CHMC did not immediately respond to an Information Security Media Group request for comment on the settlement.
Other 2021 Settlements
HHS OCR launched its "right of access" enforcement initiative in April 2019. Since then, the agency's 20 settlements in these cases have included financial penalties ranging from $3,500 to $200,000.
Overall, HHS OCR has announced a total of nine HIPAA enforcement settlements totaling nearly $5.6 million so far in 2021. That includes seven "right of access" cases.
OCR's largest HIPAA settlement so far this year - $5.1 million - was announced in January with Excellus Health Plan. That settlement stemmed from a cyberattack reported in 2015 that affected 9.3 million individuals.
Collections from HIPAA settlements and civil monetary penalties are used to help fund OCR's HIPAA enforcement activities in subsequent fiscal budgets.
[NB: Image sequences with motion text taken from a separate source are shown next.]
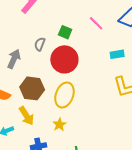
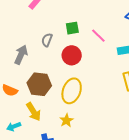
pink line: (96, 23) -> (98, 36), moved
green square: (65, 32) -> (72, 28), turned -32
red circle: (64, 59) -> (72, 55), size x0.7

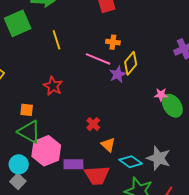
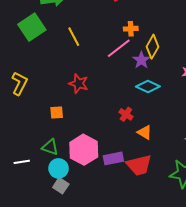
pink line: (98, 59) -> (119, 48), turned -50
green triangle: (29, 132) -> (50, 147), moved, size x0.7
cyan diamond: (131, 162) -> (148, 87), moved

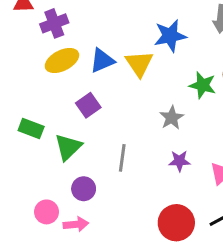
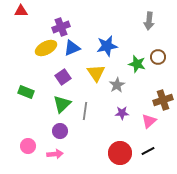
purple cross: (54, 23) -> (61, 27), moved
blue star: (170, 36) -> (107, 46), moved
yellow triangle: (139, 64) -> (96, 73), moved
green triangle: (68, 147) -> (62, 104), moved
pink circle: (47, 212) -> (28, 146), moved

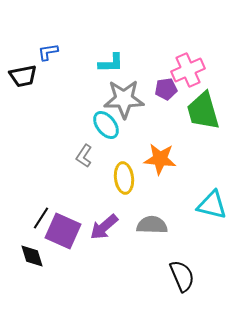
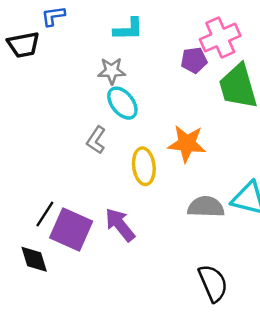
gray star: (124, 99) -> (112, 71), moved, size x0.6
gray semicircle: (152, 225) -> (206, 207), moved
purple arrow: (104, 227) -> (120, 225), turned 92

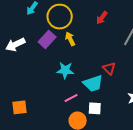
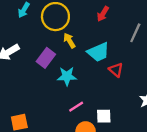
purple rectangle: (47, 39) -> (46, 58), moved
cyan trapezoid: (93, 83) -> (98, 52), moved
Meanwhile, nine months into the Biden administration, a new director for HHS OCR has yet to be named. Roger Severino - the agency's last director and longest serving leader to date - left in January at the end of the Trump administration. Severino held the position for all four years of Trump's term.
Since Severino's departure, Frohboese, an attorney, has served as acting director at the agency. During her 21-year tenure with OCR, Frohboese has held a variety of leadership positions, including acting OCR director during four administration transitions.
Privacy attorney Iliana Peters of the law firm Polsinelli says that while Frohboese has been with OCR many years and in many different capacities, she does not expect her to be appointed director, because her focus is primarily civil rights issues in healthcare, unrelated to data privacy and security.
Additionally, Peters - herself a former longtime senior adviser at OCR - notes that she's unaware of a career staff person ever being elevated to a political appointee at OCR.
"I am not surprised that appointment of a political appointee for director is taking a while, as that is typical for OCR, given the director position does not require Senate confirmation," Peters notes.
Most administrations prioritize appointments that require Senate confirmation and then address remaining appointments after those have been filled, she adds.
Some experts say that until HHS OCR finally names a new director, much of its critical HIPAA-related work - including ongoing rulemaking pertaining to a notice of proposed changes to the HIPAA privacy rule that was published in January - is stalled (see: The Final HIPAA Actions Under Trump Administration).
"It is an important position that should be filled," says privacy attorney Kirk Nahra of the law firm WilmerHale.
"I doubt the rule evaluation will move forward much until a new person is named, as there are some very complicated parts of the notice of proposed rulemaking discussion," he says.
Peters offers a similar assessment.
"I expect that once the [new] director is appointed, they will need time to get up to speed on all of OCR policy and enforcement priorities, both by the civil rights division at OCR and the health information privacy and security division at OCR," she says. "As such, I do not expect any HIPAA Rules changes until that process is complete."
In the meantime, some experts say they predict HHS OCR will remain focused on patient access issues as a top enforcement priority.
"I think OCR’s patient access initiative is a good example of how enforcement can call attention to and correct violations of patient privacy rights," says regulatory attorney Paul Hales of Hales Law Group.
"This may encourage the next OCR director to undertake many more specific HIPAA enforcement initiatives."
HHS OCR did not immediately respond to an ISMG request for comment.